So I got home from work today, and it was really windy but nice out, so I decided to try flying my kite in the park behind my apartment. Of course, by the time I actually got out there and got the kite all set up, the wind had died down and was swirling. I spent about an hour out there, and probably had the kite actually up in the air maybe 5 minutes of that. I've come to realize I probably should have just bought a cheap plastic kite instead of the cool looking stunt kite I have. Its just a little beyond my ability to keep that thing up in the air for very long without it tangling itself up and crashing to the ground. On a positive note, I let some of the neighborhood kids have a go at flying it, and they seemed to have fun, even though none of them did any better than me at actually getting it up in the air.
Its been kinda chilly the past few days. I had to turn the heater on tonight, since I was freezing after flying the kite.

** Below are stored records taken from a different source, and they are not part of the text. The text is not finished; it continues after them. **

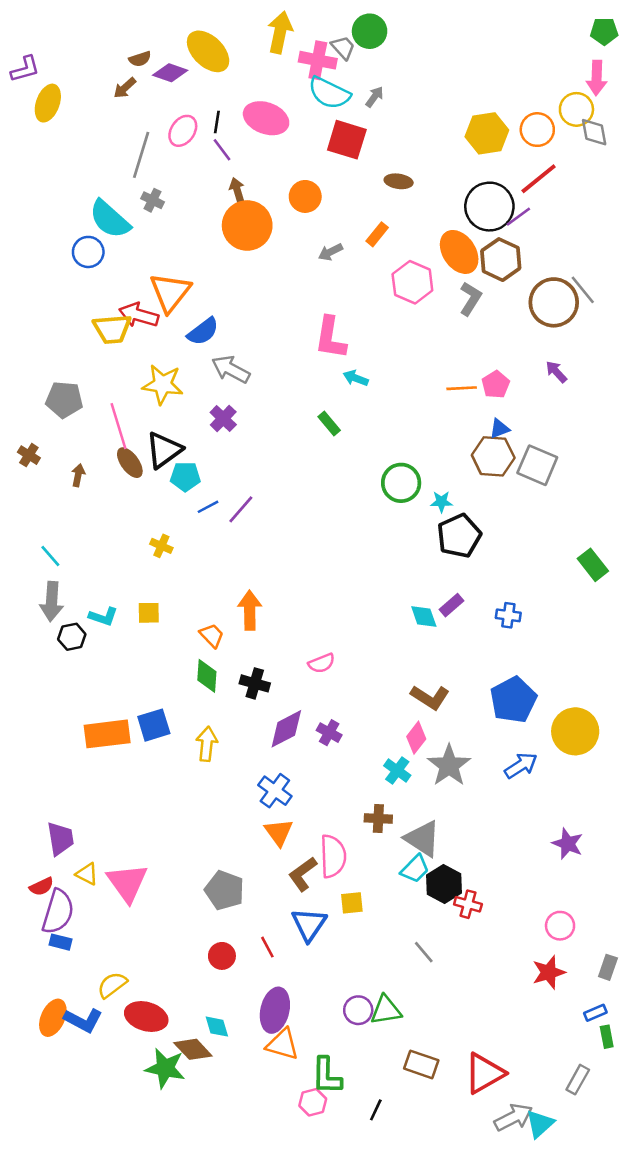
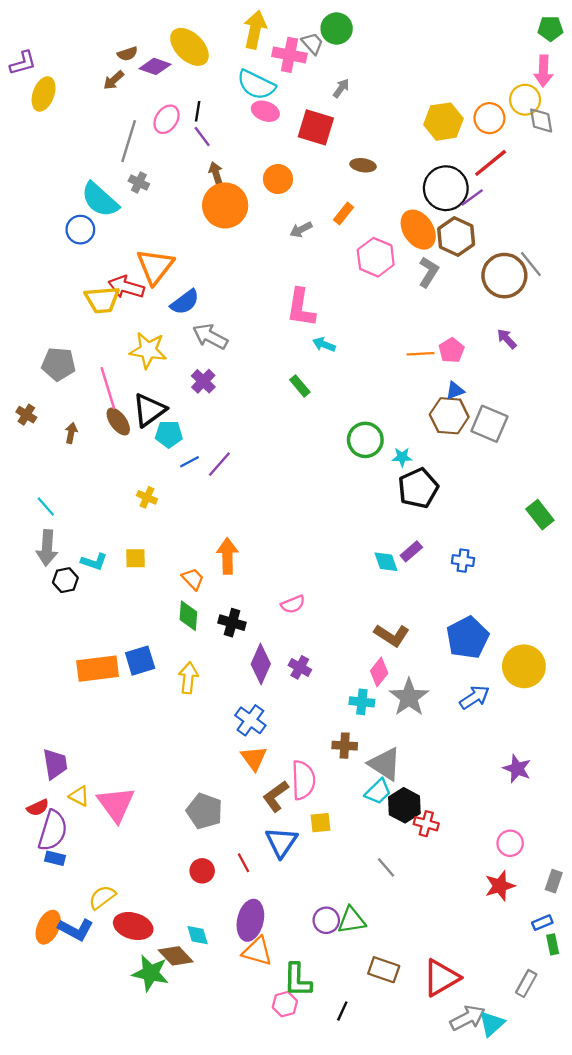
cyan semicircle: (329, 93) -> (256, 85), moved
pink ellipse: (266, 118) -> (265, 111), moved, size x0.7
purple diamond: (286, 729) -> (261, 664), turned -39
cyan cross: (397, 770) -> (362, 702), turned -30

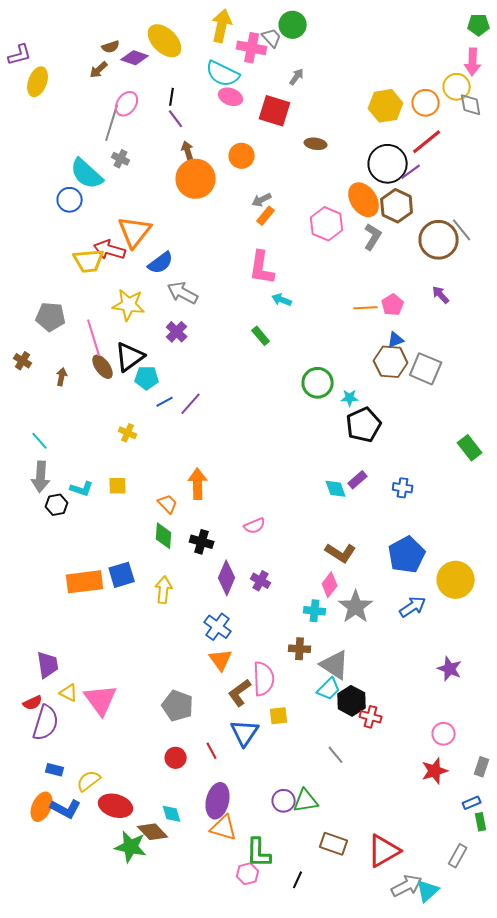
pink ellipse: (167, 119) -> (127, 104), moved
orange rectangle: (343, 214) -> (266, 216), moved
blue rectangle: (55, 858) -> (55, 770), moved

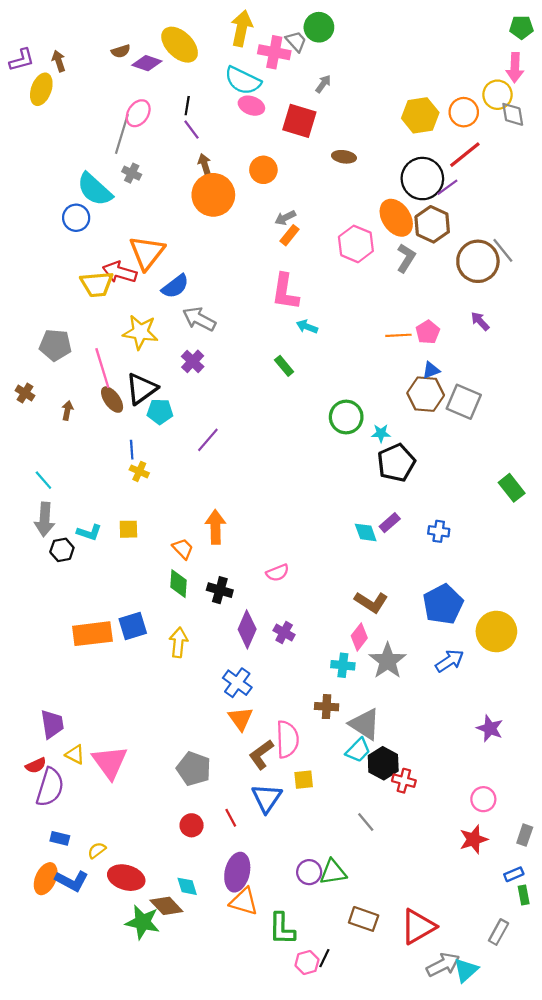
brown arrow: (99, 70) -> (59, 61), moved, turned 114
blue line: (165, 402) -> (132, 450), moved, turned -66
yellow semicircle: (89, 781) -> (97, 850), size x0.7
pink hexagon: (248, 874) -> (307, 962), moved

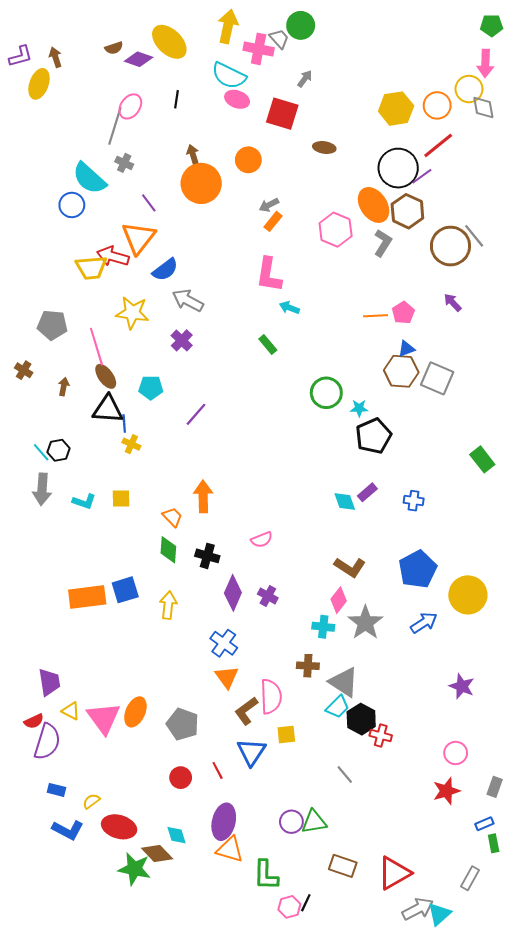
purple line: (192, 130) -> (149, 203), moved
black triangle: (141, 389) -> (108, 409), moved, turned 40
black hexagon: (62, 550) -> (58, 450), moved
orange ellipse: (46, 879) -> (135, 712), moved

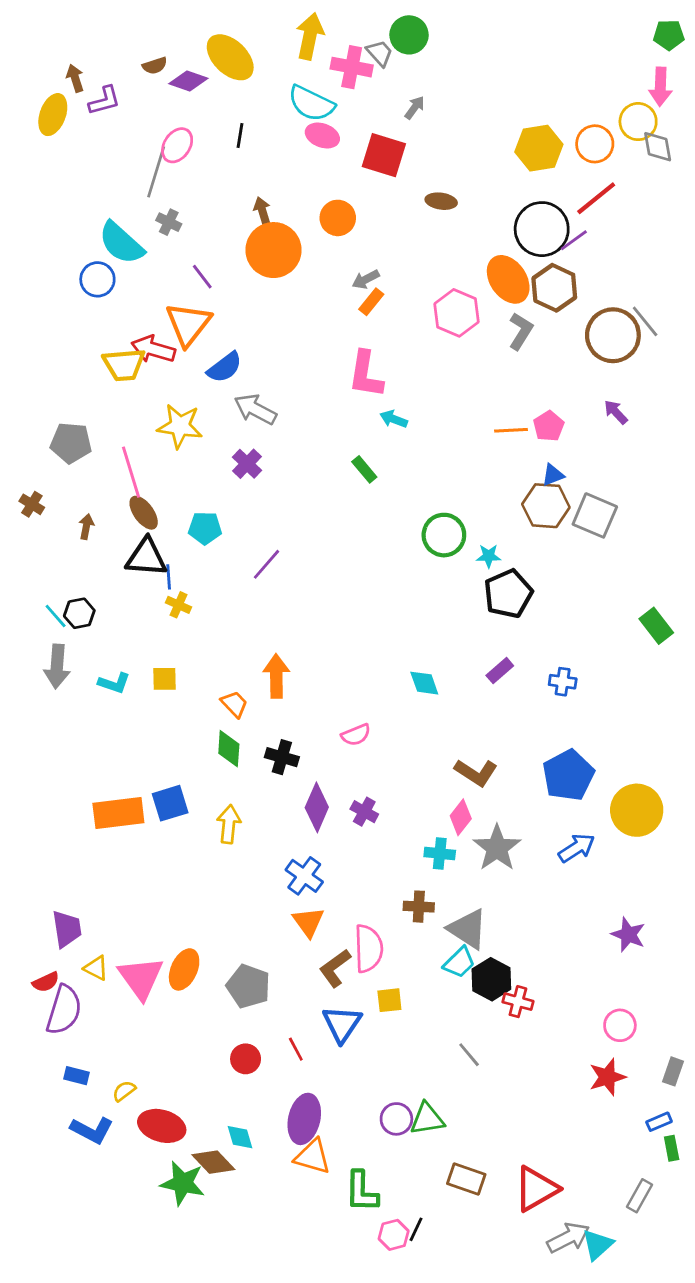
purple L-shape: (21, 56) -> (104, 101), moved
cyan diamond: (345, 502) -> (424, 683), moved

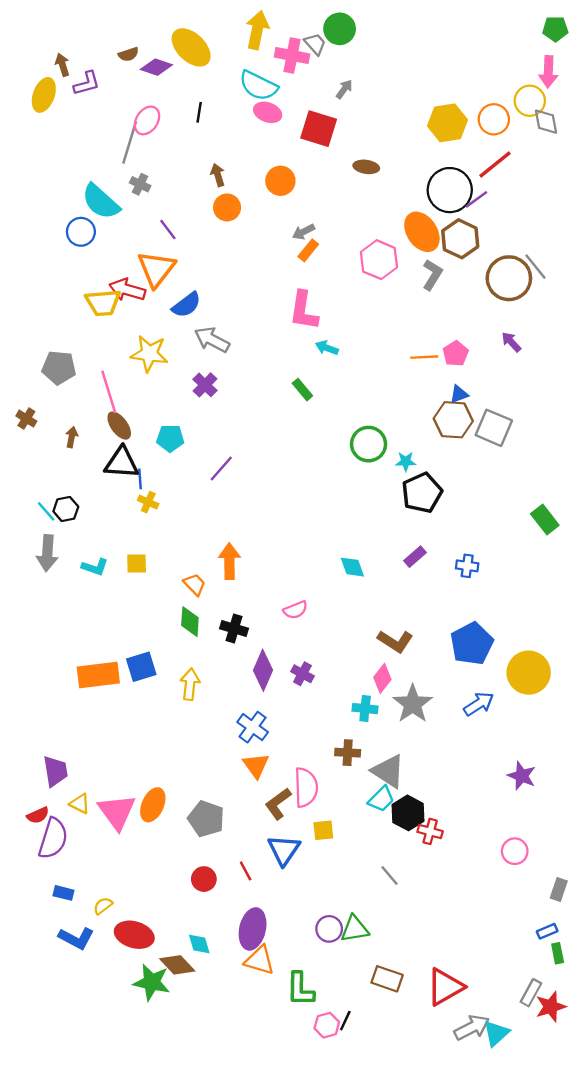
orange circle: (273, 250) -> (227, 207), size x0.6
red star: (607, 1077) -> (551, 1007), moved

On a financial note, I went ahead and signed up w/ greenzap today, after reading about it on Didi's journal. I did some research, and it sounds like they are probably legit. WARNING though... When you sign up with them, make sure to give them an email address you don't mind getting spam at, and don't list your phone number (You're not required to). There is currently no requirement for bank account info or anything else senstive either. All you need is your name, an email address, and a home mailing address, and this is all I would enter, at least until the company is fully up and running. The president of greenzap previously worked for a company
SBD Group which is a direct marketing company (i.e. direct mailers, telemarketing calls, etc.) You can pretty much expect the information provided on the greenzap website to be sold to marketing companies to help pay your $25 sign up bonus. Other than that though, it sounds like they really are going to be the next PayPal.
On that note.....
Sign Up for Green Zap and get $25 Use mygreen as the promo code when asked for it, and I'll get $5. Then you can get tell your friends about it, and you'll get $5 for each one of them that signs up.
WHEN YOU SIGN UP FOR
GREENZAP, ONLY ENTER THE REQUIRED FIELDS. DO NOT GIVE THEM YOUR PHONE NUMBER, AND ONLY GIVE THEM YOUR SECONDARY EMAIL ADDRESS.
These guys are definitely marketing geniuses. For only about $50 to $100 million dollars in estimated rewards payouts, they are getting the full benefits of word-of-mouth viral marketing. After only being available for less than 3 weeks, and even such only on a pre-registration basis, there are already probably close to a million people signed up for accounts. They now have a full and ready customer base ready-made to give them a bargaining chip with E-bay and Yahoo Auctions, etc. and various online merchants. PayPal was bought by Ebay not long ago for well over a billion dollars because of their wide user base. In addition... even if GreenZap itself doesn't take off as a payment system, they now have a million user mailing list with validated emails and physical addresses that they can sell to marketing firms. It gets better. Because you cannot sign up for GreenZap without someone else giving you their promo code, the marketing information GreenZap now has for you includes the fact that you have some sort of relationship with the person that gave you the promo code. In this way, they can correlate purchases made by your friends using GreenZap to items you are likely to be interested in (people who are friends often have similar interests) and can thus market those products to you. This kind of targeted information is GOLD in the marketing world, and is Easily worth $25 per user to the right marketing lists. In addition, they are essentially stealing PayPal's proven business model, charging users to recieve payments made w/ GreenZap. In fact, their fees are even higher than PayPal's fees, unless you are sending over $70, in which case PayPal's percentage-based fees would then outweigh GreenZap's flat $1.00 per transaction fee.
I think this thing is really going to take off provided it has deep enough financial pockets backing the company, and I'm definitely going to capitalize on it in case the $5 referrals are real. Hopefully it is fully legit. They have news releases on several major business news sites, and seem to be a real company. The fact that the founders of the company have some gray history with some ponzi and MLM schemes puts a bit of a cloud over this, and I'm not 100% certain it has the financial backing to be successful, but if it does, PayPal now has some serious competition. I'm printing up a bunch of flyers tonight and I'm going to post them on a bunch of bulletin boards around town.